Welche Medien werden überhaupt zum Gegenstand von
Medientheorien? Wie verändert sich - etwa im Blick
auf die Theorien von Simmel oder Luhmann - das
Verständnis von Medium und Medialität unter dem
Eindruck der „Kommunikationsrevolution“ des 19. und
20. Jahrhunderts? Wie sehr sind Medientheorien durch die
Massenmedialisierung geprägt? Welche Auswirkungen haben sie
auf die Massenmedialisierung gehabt? Wie verhalten sich Medientheorien,
Gesellschaftsbilder und soziale Realität zueinander?
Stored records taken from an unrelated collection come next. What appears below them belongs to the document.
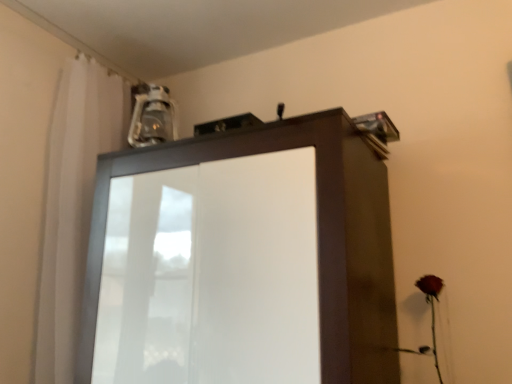 Question: Is white sheer curtain at upper left positioned beyond the bounds of matte red rose at lower right?

Choices:
 (A) no
 (B) yes

Answer: (B)

Question: Is white sheer curtain at upper left oriented towards matte red rose at lower right?

Choices:
 (A) yes
 (B) no

Answer: (A)

Question: Is white sheer curtain at upper left turned away from matte red rose at lower right?

Choices:
 (A) yes
 (B) no

Answer: (B)

Question: Is white sheer curtain at upper left far away from matte red rose at lower right?

Choices:
 (A) no
 (B) yes

Answer: (B)

Question: Does white sheer curtain at upper left appear on the right side of matte red rose at lower right?

Choices:
 (A) no
 (B) yes

Answer: (A)

Question: Is matte brown cupboard at upper center situated inside matte red rose at lower right or outside?

Choices:
 (A) outside
 (B) inside

Answer: (A)

Question: From the image's perspective, is matte brown cupboard at upper center above or below matte red rose at lower right?

Choices:
 (A) above
 (B) below

Answer: (A)

Question: In the image, is matte brown cupboard at upper center on the left side or the right side of matte red rose at lower right?

Choices:
 (A) right
 (B) left

Answer: (B)

Question: Considering the positions of point (154, 344) and point (435, 364), is point (154, 344) closer or farther from the camera than point (435, 364)?

Choices:
 (A) closer
 (B) farther

Answer: (A)

Question: Considering their positions, is white sheer curtain at upper left located in front of or behind matte brown cupboard at upper center?

Choices:
 (A) behind
 (B) front

Answer: (A)

Question: From the image's perspective, is white sheer curtain at upper left above or below matte brown cupboard at upper center?

Choices:
 (A) above
 (B) below

Answer: (A)

Question: Considering the positions of white sheer curtain at upper left and matte brown cupboard at upper center in the image, is white sheer curtain at upper left taller or shorter than matte brown cupboard at upper center?

Choices:
 (A) tall
 (B) short

Answer: (A)

Question: In the image, is white sheer curtain at upper left on the left side or the right side of matte brown cupboard at upper center?

Choices:
 (A) left
 (B) right

Answer: (A)

Question: In terms of width, does matte brown cupboard at upper center look wider or thinner when compared to white sheer curtain at upper left?

Choices:
 (A) thin
 (B) wide

Answer: (B)

Question: From a real-world perspective, is matte brown cupboard at upper center positioned above or below white sheer curtain at upper left?

Choices:
 (A) below
 (B) above

Answer: (A) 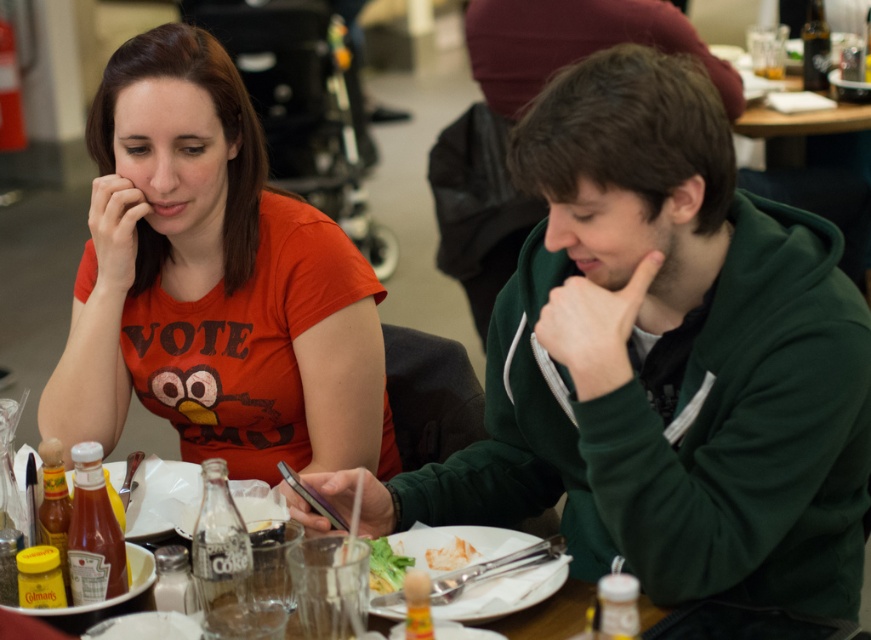 Does green fleece jacket at center appear over wooden table at center?

Indeed, green fleece jacket at center is positioned over wooden table at center.

Is green fleece jacket at center closer to camera compared to wooden table at center?

No, it is not.

You are a GUI agent. You are given a task and a screenshot of the screen. Output one action in this format:
    pyautogui.click(x=<x>, y=<y>)
    Task: Click on the green fleece jacket at center
    The width and height of the screenshot is (871, 640).
    Given the screenshot: What is the action you would take?
    pyautogui.click(x=667, y=358)

The height and width of the screenshot is (640, 871). In order to click on green fleece jacket at center in this screenshot , I will do click(x=667, y=358).

Does point (159, 323) come closer to viewer compared to point (436, 548)?

No, it is behind (436, 548).

What do you see at coordinates (213, 284) in the screenshot?
I see `matte orange t-shirt at upper left` at bounding box center [213, 284].

This screenshot has height=640, width=871. Describe the element at coordinates (213, 284) in the screenshot. I see `matte orange t-shirt at upper left` at that location.

At what (x,y) coordinates should I click in order to perform the action: click on matte orange t-shirt at upper left. Please return your answer as a coordinate pair (x, y). The image size is (871, 640). Looking at the image, I should click on (213, 284).

Does green fleece jacket at center have a lesser width compared to matte orange t-shirt at upper left?

In fact, green fleece jacket at center might be wider than matte orange t-shirt at upper left.

Between green fleece jacket at center and matte orange t-shirt at upper left, which one has more height?

Standing taller between the two is matte orange t-shirt at upper left.

Between point (754, 244) and point (201, 285), which one is positioned behind?

Positioned behind is point (201, 285).

Locate an element on the screen. green fleece jacket at center is located at coordinates (667, 358). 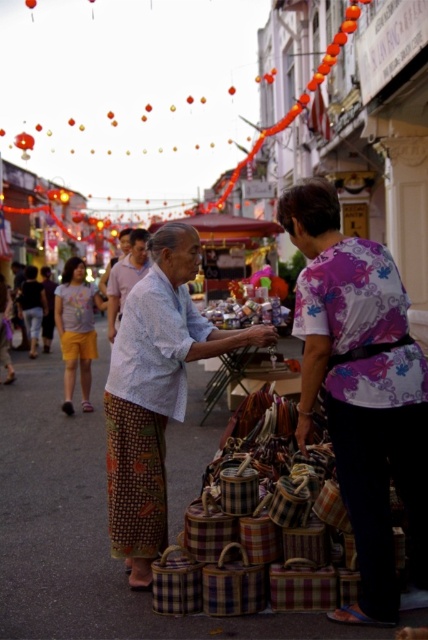 Question: Which object is the closest to the floral-patterned fabric at center?

Choices:
 (A) printed cotton shirt at center
 (B) light blue woven shirt at center
 (C) plaid fabric baskets at center

Answer: (C)

Question: Which point is farther to the camera?

Choices:
 (A) (303, 384)
 (B) (88, 314)

Answer: (B)

Question: Which is nearer to the yellow cotton shorts at left?

Choices:
 (A) plaid fabric baskets at center
 (B) printed cotton shirt at center
 (C) floral-patterned fabric at center
 (D) light blue woven shirt at center

Answer: (D)

Question: Is plaid fabric baskets at center to the left of light blue woven shirt at center from the viewer's perspective?

Choices:
 (A) no
 (B) yes

Answer: (A)

Question: Is floral-patterned fabric at center in front of light blue woven shirt at center?

Choices:
 (A) yes
 (B) no

Answer: (A)

Question: Is printed cotton shirt at center further to camera compared to yellow cotton shorts at left?

Choices:
 (A) no
 (B) yes

Answer: (A) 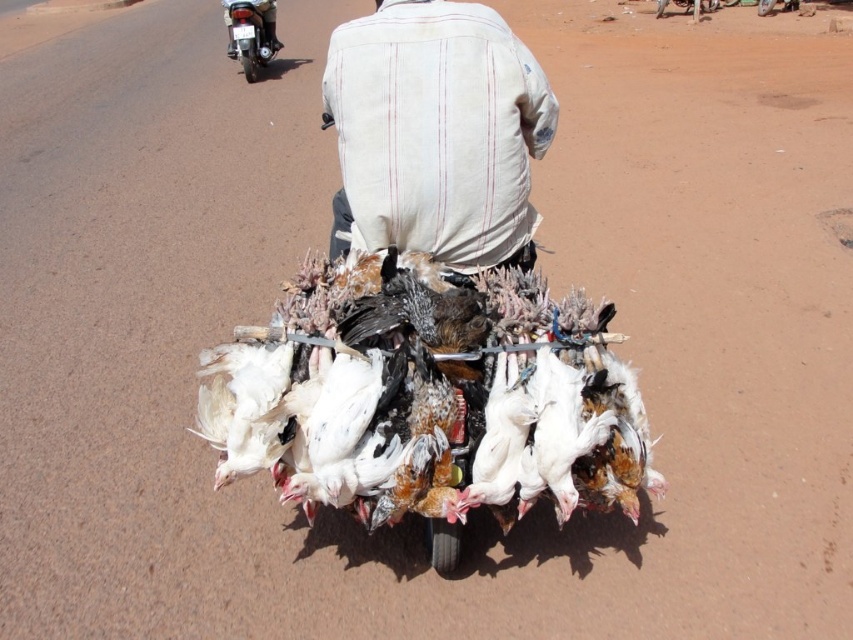 You are a delivery person who needs to ensure the chickens on the motorcycle are safely secured. Considering the size of the white feathered chicken at center compared to the white striped shirt at center, which object is wider and might require more space in the makeshift cage?

The white feathered chicken at center is wider than the white striped shirt at center, so it requires more space in the makeshift cage.

You are a traveler who needs to identify the position of the chickens relative to the rider. Based on the scene, where is the white feathered chicken at center located in relation to the white striped shirt at center?

The white feathered chicken at center is to the right of the white striped shirt at center.

You are a delivery person who needs to secure the white feathered chicken at center and the brushed metal motorcycle at upper left properly. Based on their positions, which object is closer to the ground?

The white feathered chicken at center is located below the brushed metal motorcycle at upper left, meaning it is closer to the ground than the motorcycle. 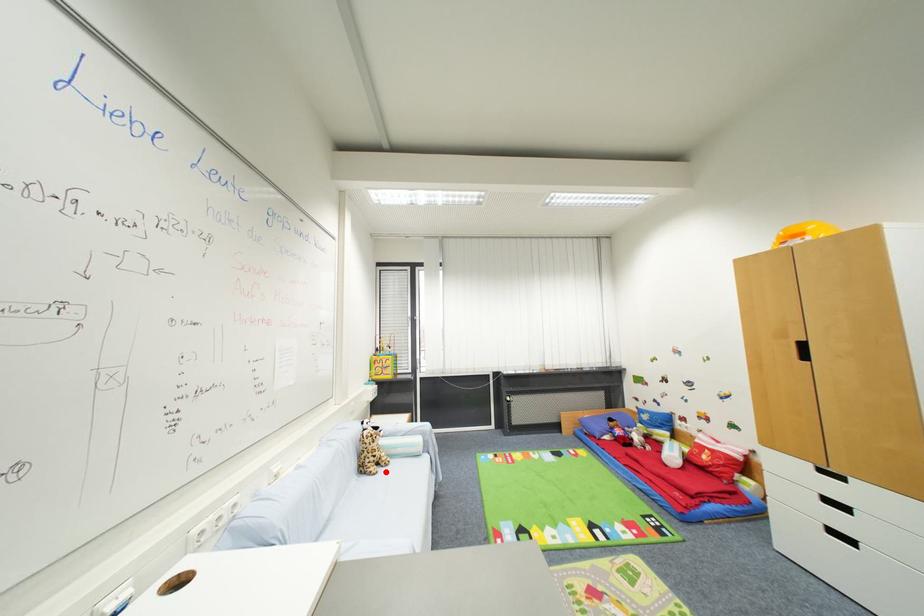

Welchen
Anspruch hinsichtlich der Erklärung sozialer
Phänomene haben Medientheorien? Inwieweit gehen in
Medientheorien Beobachtungen von kommunikativen Praktiken ein?
Inwieweit sind Medientheorien durch kommunikative, also soziale
Praktiken bedingt? Ist Selbstreflexivität in der
Medialisierung - die Theoretisierung von sozialen
Phänomenen - ein Signum für eine
„kommunikologische Sattelzeit“? Welchen Status hat
die „Beobachtung“ sozialer Phänomene und
ihre Theoretisierung für das Selbstverständnis der
Gesellschaften des 20. Jahrhunderts?
Daß es bislang in der Geschichtswissenschaft -
weder in der historischen Sozialwissenschaft noch in der klassischen
Mediengeschichte - keine verläßlichen
Antworten auf diese Fragen gibt, macht den Sinn einer entsprechenden
Tagung deutlich. Dabei ist die Einbeziehung von Fachleuten anderer
Disziplinen (insbesondere Medien- und Literaturwissenschaft) ebenso
unverzichtbar wie der Import von und die kritische Auseinandersetzung
mit Theorien anderer Wissenschaftsrichtungen, was von den referierenden
Historikern geleistet werden wird.
Programm
Begrüßung
Habbo Knoch (Göttingen)
1. Die Medialität des Wissens – Perspektiven der Medien- und Kommunikationsgeschichte
Wolfgang Ernst (Berlin, z.Zt. Paderborn)
Die Medienarchäologie des Wissens
Kommentar/Moderation: Daniel Morat (Göttingen)
2. Massenmedien und die Politisierung des Beobachtens im 19. Jahrhundert
Frank Möller (Frankfurt/Main)
Das Bild des Politikers: Karikaturen in der Kommunikationsrevolution
1848/49
Uffa Jensen (Berlin)
Die Macht des Flüchtigen: Die Pamphlete zur
“Judenfrage” und die bildungsbürgerliche
Kritik öffentlicher Kommunikation während des
frühen Kaiserreiches
Kommentar/Moderation: Thorsten Wagner (Berlin)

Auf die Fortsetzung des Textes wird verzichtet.